What is the maximum speed and spring constant of a weight on a massless spring?

[wondermoose]

Homework Statement

A 4.50 kg weight hangs from a vertical massless ideal spring. When set in vertical motion, the weight obeys the equation y(t)=(8.50 cm)sin[(3.85 rad/s)t-1.40]. What is the maximum speed of the weight? What is the spring constant?

Homework Equations

Hooke's law: F = -kx
W(spring): 1/2kx(initial)^2 - 1/2kx(final)^2
W(applied): -W(spring) if stationary before/after displacement

The Attempt at a Solution

Throwing in the equation that the weight obeys has completely thrown me off. I'm not even sure what that means and how I apply it to the problem. I don't have much to show for it because I'm not sure where to begin, and I can't seem to find a similar problem to help find a starting point. Thanks!

 

[juana_sm]

harmonic oscillations are described with this equation: y=y0*sin(omega*t+phi0).
In this case, omega=sqrt(k/m), on the other side, omega = 3.85 rad/s. So you can find k.
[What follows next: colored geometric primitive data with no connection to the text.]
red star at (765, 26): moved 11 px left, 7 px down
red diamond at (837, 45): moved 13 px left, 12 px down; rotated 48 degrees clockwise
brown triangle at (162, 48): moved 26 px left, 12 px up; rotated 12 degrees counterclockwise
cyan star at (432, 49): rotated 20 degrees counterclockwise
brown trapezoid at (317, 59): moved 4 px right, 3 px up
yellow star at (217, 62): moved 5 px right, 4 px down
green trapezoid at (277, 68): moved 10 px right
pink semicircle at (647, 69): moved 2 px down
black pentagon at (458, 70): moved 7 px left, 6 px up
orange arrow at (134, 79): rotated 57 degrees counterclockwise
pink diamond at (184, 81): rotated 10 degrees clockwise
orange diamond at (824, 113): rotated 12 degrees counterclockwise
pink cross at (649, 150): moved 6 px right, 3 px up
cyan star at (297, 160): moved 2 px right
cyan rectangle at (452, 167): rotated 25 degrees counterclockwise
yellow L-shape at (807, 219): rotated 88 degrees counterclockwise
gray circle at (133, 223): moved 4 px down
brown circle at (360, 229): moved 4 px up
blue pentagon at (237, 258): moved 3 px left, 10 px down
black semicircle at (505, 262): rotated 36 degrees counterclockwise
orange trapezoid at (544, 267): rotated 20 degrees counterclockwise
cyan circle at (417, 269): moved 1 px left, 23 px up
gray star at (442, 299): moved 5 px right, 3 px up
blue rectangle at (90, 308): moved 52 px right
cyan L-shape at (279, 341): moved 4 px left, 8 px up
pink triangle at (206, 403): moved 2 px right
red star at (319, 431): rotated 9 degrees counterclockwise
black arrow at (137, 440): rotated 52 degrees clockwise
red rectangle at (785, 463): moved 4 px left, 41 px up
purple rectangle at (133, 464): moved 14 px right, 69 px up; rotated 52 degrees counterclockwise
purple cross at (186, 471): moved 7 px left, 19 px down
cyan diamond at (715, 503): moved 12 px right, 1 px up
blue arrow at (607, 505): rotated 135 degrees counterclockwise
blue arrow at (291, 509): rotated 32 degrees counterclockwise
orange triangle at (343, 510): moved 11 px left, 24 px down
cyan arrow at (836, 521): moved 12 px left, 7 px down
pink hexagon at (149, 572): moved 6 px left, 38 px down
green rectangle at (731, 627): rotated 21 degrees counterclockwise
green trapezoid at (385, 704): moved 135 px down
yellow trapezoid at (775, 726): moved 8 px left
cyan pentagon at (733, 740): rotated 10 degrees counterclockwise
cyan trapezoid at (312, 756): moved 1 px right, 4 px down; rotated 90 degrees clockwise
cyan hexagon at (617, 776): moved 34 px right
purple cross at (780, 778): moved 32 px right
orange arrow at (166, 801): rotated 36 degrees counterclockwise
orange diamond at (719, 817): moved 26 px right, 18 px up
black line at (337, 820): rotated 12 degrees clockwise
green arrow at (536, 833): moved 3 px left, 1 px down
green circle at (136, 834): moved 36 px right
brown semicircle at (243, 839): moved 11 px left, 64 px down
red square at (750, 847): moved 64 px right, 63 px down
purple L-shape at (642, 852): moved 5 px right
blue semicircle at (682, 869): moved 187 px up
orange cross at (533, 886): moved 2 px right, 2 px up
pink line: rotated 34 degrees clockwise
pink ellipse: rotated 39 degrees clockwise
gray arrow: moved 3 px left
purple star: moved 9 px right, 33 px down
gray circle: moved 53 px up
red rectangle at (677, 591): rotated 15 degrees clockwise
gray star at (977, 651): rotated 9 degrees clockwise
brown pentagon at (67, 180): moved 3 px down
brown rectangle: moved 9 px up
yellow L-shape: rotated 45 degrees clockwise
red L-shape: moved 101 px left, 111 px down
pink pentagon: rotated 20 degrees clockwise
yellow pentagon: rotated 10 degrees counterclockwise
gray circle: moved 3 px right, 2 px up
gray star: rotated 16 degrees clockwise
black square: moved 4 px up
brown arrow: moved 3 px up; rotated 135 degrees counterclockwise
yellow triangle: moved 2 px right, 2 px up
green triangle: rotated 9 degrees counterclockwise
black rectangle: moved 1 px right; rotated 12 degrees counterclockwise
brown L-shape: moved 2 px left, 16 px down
as the energy of the system is constant:
k*(y0)^2=m(vmax)^2.
From this equation you can find the maximum velocity.

 

[wondermoose]

Okay, here's what I've got.

omega = sqrt(k/m)

k = omega²*m

k=(3.85 rad/s)²(4.5 kg)
k=66.7 (units?)

Then, k(y₀)² = m(v_max)²

v_max = sqrt((k*y₀²)/m)

v_max = 3.27 m/s

Look okay? I'm not sure how rad²*kg/sec² converts to anything though, in finding the spring constant.

 

[juana_sm]

Yes, it looks fine) about the units of k:
kg/sec^2=(kg*m)/(m*sec^2)=N/m
(N=kg*m/sec^2)

 

[rwisz]

I would first clarify the given information and assumptions. It is stated that the weight is hanging from a vertical massless ideal spring, which means that the spring has no mass and is perfectly elastic. This also implies that the weight is moving only in the vertical direction and there are no external forces acting on it.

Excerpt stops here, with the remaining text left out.